Last week’s annual event at Davos saw a number of sustainability topics discussed, including the sustainable development goals, blockchain, gender equality, sustainable agriculture and climate targets. Below are some of the ESG highlights and launches from across the conference.
In a session on Remaking Global Finance, BlackRock CEO Larry Fink said no one talked about the inclusiveness of the financial system and spoke of improving financial literacy so people don’t feel frightened of long-term financial instruments. Vice Chair Phillip Hildebrand spoke about BlackRock’s research into achieving “sustained financial performance” through incorporating sustainability and impact measures. For the full story, see RI’s story
That session was entitled Investing for Impact and also involved Lars Lokke Rasmussen, the Prime Minister of Denmark, who said the country was close to establishing a Sustainable Development Goals (SDG) Fund with Danish pension funds.
Akinwumi Ayodeji Adesina, the President of the African Development Bank said it was looking to issue ‘nutrition social impact bonds’ across the continent. “Nutrition is about brain matter. I can fix roads. I can fix rail. I can’t fix brain matter when it is dead…. Nutrition social impact bonds will allows us to be able to raise money from the capital markets and use our AAA rating to bring that money in and blend it for countries to be able to frontload critically important investment in nutrition.” The AfDB has already issued bonds aligned with other Sustainable Development Goals, such an access to electricity.
In a session entitled Towards Better Capitalism, Theresa Whitmarsh, Executive Director, Washington State Investment Board spoke about how it approaches fiduciary duty and ESG: “Time horizon allows us to reconcile fiduciary duty beyond shareholder concerns to societal concerns. If companies think with a myopic focus on short-term earnings they are typically sowing the seeds of their own destruction and you see a lot of catastrophes happen over time because companies are not thinking how they are building for the long term. If a company is creating value over time my returns are going to better. Time horizon allows you to reconcile fiduciary duty with societal commitment.”

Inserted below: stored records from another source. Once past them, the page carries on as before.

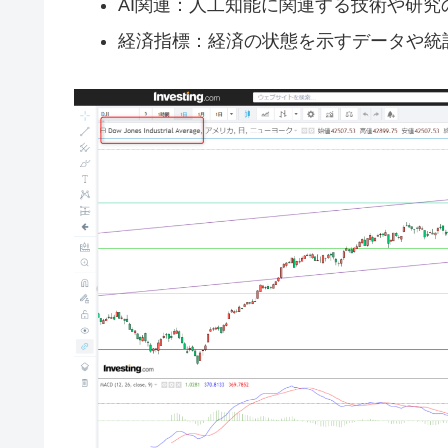
AI関連：人工知能に関連する技術や研究
経済指標：経済の状態を示すデータや統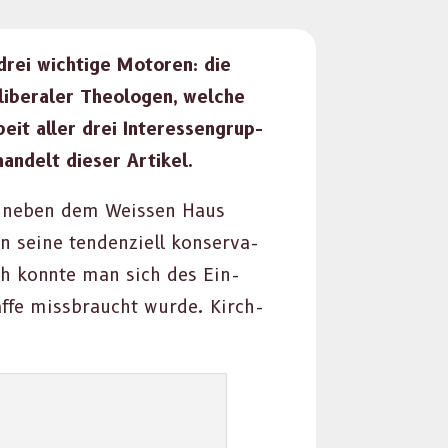
drei wichtige Motoren: die
 lib­eraler The­olo­gen, welche
eit aller drei Inter­es­sen­grup­
han­delt dieser Artikel.
he neben dem Weis­sen Haus
eine ten­den­ziell kon­ser­v­a­
ich kon­nte man sich des Ein­
affe miss­braucht wurde. Kirch­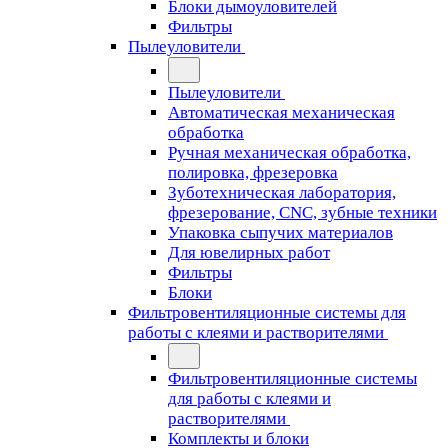
Блоки дымоуловителей
Фильтры
Пылеуловители
Пылеуловители
Автоматическая механическая
обработка
Ручная механическая обработка,
полировка, фрезеровка
Зуботехническая лаборатория,
фрезерование, CNC, зубные техники
Упаковка сыпучих материалов
Для ювелирных работ
Фильтры
Блоки
Фильтровентиляционные системы для
работы с клеями и растворителями
Фильтровентиляционные системы
для работы с клеями и
растворителями
Комплекты и блоки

At the same session, Indra Nooyi, Chairman and CEO of PepsiCo, described investors as typically impatient with differing views across geographies when it comes to what ‘long term’ means: “In the US, 90% of the buy-side never ask the question [about long-term goals], and stick with strategy and quarterly earnings,” she said. “Europe asks about the long term, and Asia asks about the real long term. There are different views on duration – is three-to-five years long term?”The Access to Medicine Foundation launched the investor-backed Antimicrobial Resistance (AMR) Benchmark. It shows where leading pharmaceutical companies are taking action against AMR, which firms are leading, and where faster progress is needed.

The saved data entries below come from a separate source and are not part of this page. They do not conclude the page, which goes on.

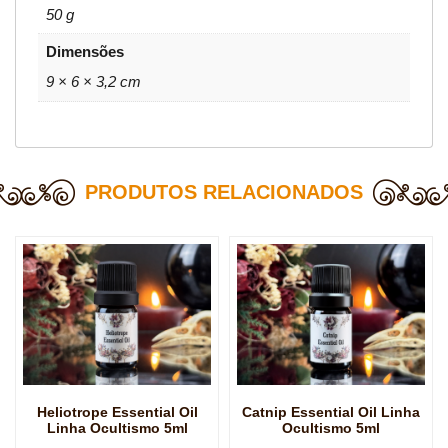
50 g
Dimensões
9 × 6 × 3,2 cm
PRODUTOS RELACIONADOS
Heliotrope Essential Oil
Catnip Essential Oil Linha
Linha Ocultismo 5ml
Ocultismo 5ml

The Blended Finance Taskforce launched its report “Who is the private sector? Key considerations for mobilizing institutional capital through blended finance”. It explores segments of the private sector and analyses their unique investment preferences and regulatory conditions and identifies the likelihood each segment will participate in blended finance. The paper was commissioned as part of a broader initiative known as Better Finance, Better World.

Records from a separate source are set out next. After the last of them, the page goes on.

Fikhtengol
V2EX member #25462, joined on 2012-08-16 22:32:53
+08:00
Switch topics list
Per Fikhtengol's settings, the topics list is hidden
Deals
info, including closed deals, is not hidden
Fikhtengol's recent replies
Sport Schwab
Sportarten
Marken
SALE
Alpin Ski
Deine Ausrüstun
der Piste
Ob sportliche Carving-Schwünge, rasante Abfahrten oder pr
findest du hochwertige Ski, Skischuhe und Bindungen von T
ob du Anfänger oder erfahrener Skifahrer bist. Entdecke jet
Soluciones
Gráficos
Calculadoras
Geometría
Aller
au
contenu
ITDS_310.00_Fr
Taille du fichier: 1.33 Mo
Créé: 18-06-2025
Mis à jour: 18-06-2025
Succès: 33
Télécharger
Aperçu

Aviva Investors’ Chief Responsible Investment Officer, Steve Waygood, used a discussion at Davos to urge business schools to address sustainability in their programmes. Writing about Waygood’s speech in a blog on Davos, Mark Campanale, founder of the Carbon Tracker Initiative said “this is surely a logical step to embed this in business leaders’ thinking at the earliest opportunity”.
Campanale also used his blog to describe how he walked out of on session which was “somewhat marred by a banker giving the room the benefit of his views on why we should develop the Arctic – including selling us his ‘ethical charter’ that would allow us to develop its vast resources ‘sustainably’”. “As my head was reacting to this slowly, I found myself rising from the head of one of the tables and leaving the room,” he said. “It was my heart instructing my legs to go, as I couldn’t bear listening to it any longer.”
Ellen MacArthur, founder of the MacArthur Foundation announced a new agreement with UN Environment to scale up and accelerate the shift towards a circular economy.
Peter Maurer, the President of the Swiss-led International Committee of Red Cross (ICRC), spoke at Davos about humanitarian challenges for 2018. He said new financial instruments like humanitarian impact bonds, impact finance and blended finance would be future opportunities for raising money.
The World Economic Forum’s Shaping the Future of Economic Progress Initiative has published the Inclusive Development Index (IDI), based on the notion that most citizens evaluate their countries’ economic progress not by the amount of goods and services produced in their economy (GDP) but by their household’s standard of living – including income, employment opportunity, economic security and quality of life.